What is expected – Reproduce each entry below exactly as it appears.

Provided information –
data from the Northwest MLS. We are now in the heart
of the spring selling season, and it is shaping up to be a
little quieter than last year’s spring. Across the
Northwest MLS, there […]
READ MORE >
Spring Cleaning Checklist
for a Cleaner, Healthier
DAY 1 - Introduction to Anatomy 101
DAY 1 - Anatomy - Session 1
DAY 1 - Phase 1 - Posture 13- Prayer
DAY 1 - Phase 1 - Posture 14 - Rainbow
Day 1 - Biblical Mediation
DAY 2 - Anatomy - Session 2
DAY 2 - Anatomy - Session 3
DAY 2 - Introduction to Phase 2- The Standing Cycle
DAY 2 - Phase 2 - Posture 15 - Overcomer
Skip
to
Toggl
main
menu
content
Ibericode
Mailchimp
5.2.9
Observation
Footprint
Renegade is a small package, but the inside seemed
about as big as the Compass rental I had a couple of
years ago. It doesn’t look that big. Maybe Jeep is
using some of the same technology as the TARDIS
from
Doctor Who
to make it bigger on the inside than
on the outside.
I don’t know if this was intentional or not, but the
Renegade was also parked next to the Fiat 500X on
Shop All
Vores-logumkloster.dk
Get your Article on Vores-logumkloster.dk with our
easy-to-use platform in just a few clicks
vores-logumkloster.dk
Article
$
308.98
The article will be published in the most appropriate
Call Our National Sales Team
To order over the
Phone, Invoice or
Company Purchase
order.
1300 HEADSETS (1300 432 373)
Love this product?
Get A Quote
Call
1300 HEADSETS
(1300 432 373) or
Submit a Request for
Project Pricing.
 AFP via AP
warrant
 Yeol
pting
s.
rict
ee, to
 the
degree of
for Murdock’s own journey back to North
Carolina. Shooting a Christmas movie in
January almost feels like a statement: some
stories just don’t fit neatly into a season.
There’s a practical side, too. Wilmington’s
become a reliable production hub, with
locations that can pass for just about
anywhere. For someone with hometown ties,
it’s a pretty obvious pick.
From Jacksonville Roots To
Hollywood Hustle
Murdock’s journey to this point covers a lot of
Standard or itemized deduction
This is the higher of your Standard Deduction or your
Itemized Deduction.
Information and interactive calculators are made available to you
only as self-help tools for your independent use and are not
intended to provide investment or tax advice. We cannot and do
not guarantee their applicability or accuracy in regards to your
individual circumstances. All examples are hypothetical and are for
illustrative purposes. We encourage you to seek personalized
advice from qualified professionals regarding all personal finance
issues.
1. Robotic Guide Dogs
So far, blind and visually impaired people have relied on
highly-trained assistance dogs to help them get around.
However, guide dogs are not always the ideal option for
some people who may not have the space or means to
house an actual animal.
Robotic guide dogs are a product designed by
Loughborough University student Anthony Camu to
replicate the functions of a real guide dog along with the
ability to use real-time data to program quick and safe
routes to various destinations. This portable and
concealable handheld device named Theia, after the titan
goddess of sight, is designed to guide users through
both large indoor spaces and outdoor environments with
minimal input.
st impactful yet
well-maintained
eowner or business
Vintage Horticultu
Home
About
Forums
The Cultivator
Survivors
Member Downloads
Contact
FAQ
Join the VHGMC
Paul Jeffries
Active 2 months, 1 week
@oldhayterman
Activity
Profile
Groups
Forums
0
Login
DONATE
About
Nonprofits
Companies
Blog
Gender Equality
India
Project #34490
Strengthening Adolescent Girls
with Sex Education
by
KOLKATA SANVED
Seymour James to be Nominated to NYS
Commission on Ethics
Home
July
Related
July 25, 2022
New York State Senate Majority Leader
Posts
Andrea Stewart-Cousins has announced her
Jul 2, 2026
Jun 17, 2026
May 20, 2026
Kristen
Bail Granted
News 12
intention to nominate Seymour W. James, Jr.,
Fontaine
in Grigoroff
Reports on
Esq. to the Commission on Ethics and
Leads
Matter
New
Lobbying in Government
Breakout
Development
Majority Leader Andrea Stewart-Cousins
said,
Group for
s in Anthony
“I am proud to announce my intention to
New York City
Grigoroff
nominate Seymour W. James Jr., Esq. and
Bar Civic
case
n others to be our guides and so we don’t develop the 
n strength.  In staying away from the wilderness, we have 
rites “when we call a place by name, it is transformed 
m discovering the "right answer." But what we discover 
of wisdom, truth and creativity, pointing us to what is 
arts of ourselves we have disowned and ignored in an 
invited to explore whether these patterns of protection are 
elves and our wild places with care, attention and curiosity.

Solution –
data from the Northwest MLS. We are now in the heart
of the spring selling season, and it is shaping up to be a
little quieter than last year’s spring. Across the
Northwest MLS, there […]
READ MORE >
Spring Cleaning Checklist
for a Cleaner, Healthier
DAY 1 - Introduction to Anatomy 101
DAY 1 - Anatomy - Session 1
DAY 1 - Phase 1 - Posture 13- Prayer
DAY 1 - Phase 1 - Posture 14 - Rainbow
Day 1 - Biblical Mediation
DAY 2 - Anatomy - Session 2
DAY 2 - Anatomy - Session 3
DAY 2 - Introduction to Phase 2- The Standing Cycle
DAY 2 - Phase 2 - Posture 15 - Overcomer
Skip
to
Toggl
main
menu
content
Ibericode
Mailchimp
5.2.9
Observation
Footprint
Renegade is a small package, but the inside seemed
about as big as the Compass rental I had a couple of
years ago. It doesn’t look that big. Maybe Jeep is
using some of the same technology as the TARDIS
from
Doctor Who
to make it bigger on the inside than
on the outside.
I don’t know if this was intentional or not, but the
Renegade was also parked next to the Fiat 500X on
Shop All
Vores-logumkloster.dk
Get your Article on Vores-logumkloster.dk with our
easy-to-use platform in just a few clicks
vores-logumkloster.dk
Article
$
308.98
The article will be published in the most appropriate
Call Our National Sales Team
To order over the
Phone, Invoice or
Company Purchase
order.
1300 HEADSETS (1300 432 373)
Love this product?
Get A Quote
Call
1300 HEADSETS
(1300 432 373) or
Submit a Request for
Project Pricing.
 AFP via AP
warrant
 Yeol
pting
s.
rict
ee, to
 the
degree of
for Murdock’s own journey back to North
Carolina. Shooting a Christmas movie in
January almost feels like a statement: some
stories just don’t fit neatly into a season.
There’s a practical side, too. Wilmington’s
become a reliable production hub, with
locations that can pass for just about
anywhere. For someone with hometown ties,
it’s a pretty obvious pick.
From Jacksonville Roots To
Hollywood Hustle
Murdock’s journey to this point covers a lot of
Standard or itemized deduction
This is the higher of your Standard Deduction or your
Itemized Deduction.
Information and interactive calculators are made available to you
only as self-help tools for your independent use and are not
intended to provide investment or tax advice. We cannot and do
not guarantee their applicability or accuracy in regards to your
individual circumstances. All examples are hypothetical and are for
illustrative purposes. We encourage you to seek personalized
advice from qualified professionals regarding all personal finance
issues.
1. Robotic Guide Dogs
So far, blind and visually impaired people have relied on
highly-trained assistance dogs to help them get around.
However, guide dogs are not always the ideal option for
some people who may not have the space or means to
house an actual animal.
Robotic guide dogs are a product designed by
Loughborough University student Anthony Camu to
replicate the functions of a real guide dog along with the
ability to use real-time data to program quick and safe
routes to various destinations. This portable and
concealable handheld device named Theia, after the titan
goddess of sight, is designed to guide users through
both large indoor spaces and outdoor environments with
minimal input.
st impactful yet
well-maintained
eowner or business
Vintage Horticultu
Home
About
Forums
The Cultivator
Survivors
Member Downloads
Contact
FAQ
Join the VHGMC
Paul Jeffries
Active 2 months, 1 week
@oldhayterman
Activity
Profile
Groups
Forums
0
Login
DONATE
About
Nonprofits
Companies
Blog
Gender Equality
India
Project #34490
Strengthening Adolescent Girls
with Sex Education
by
KOLKATA SANVED
Seymour James to be Nominated to NYS
Commission on Ethics
Home
July
Related
July 25, 2022
New York State Senate Majority Leader
Posts
Andrea Stewart-Cousins has announced her
Jul 2, 2026
Jun 17, 2026
May 20, 2026
Kristen
Bail Granted
News 12
intention to nominate Seymour W. James, Jr.,
Fontaine
in Grigoroff
Reports on
Esq. to the Commission on Ethics and
Leads
Matter
New
Lobbying in Government
Breakout
Development
Majority Leader Andrea Stewart-Cousins
said,
Group for
s in Anthony
“I am proud to announce my intention to
New York City
Grigoroff
nominate Seymour W. James Jr., Esq. and
Bar Civic
case
n others to be our guides and so we don’t develop the 
n strength.  In staying away from the wilderness, we have 
rites “when we call a place by name, it is transformed 
m discovering the "right answer." But what we discover 
of wisdom, truth and creativity, pointing us to what is 
arts of ourselves we have disowned and ignored in an 
invited to explore whether these patterns of protection are 
elves and our wild places with care, attention and curiosity.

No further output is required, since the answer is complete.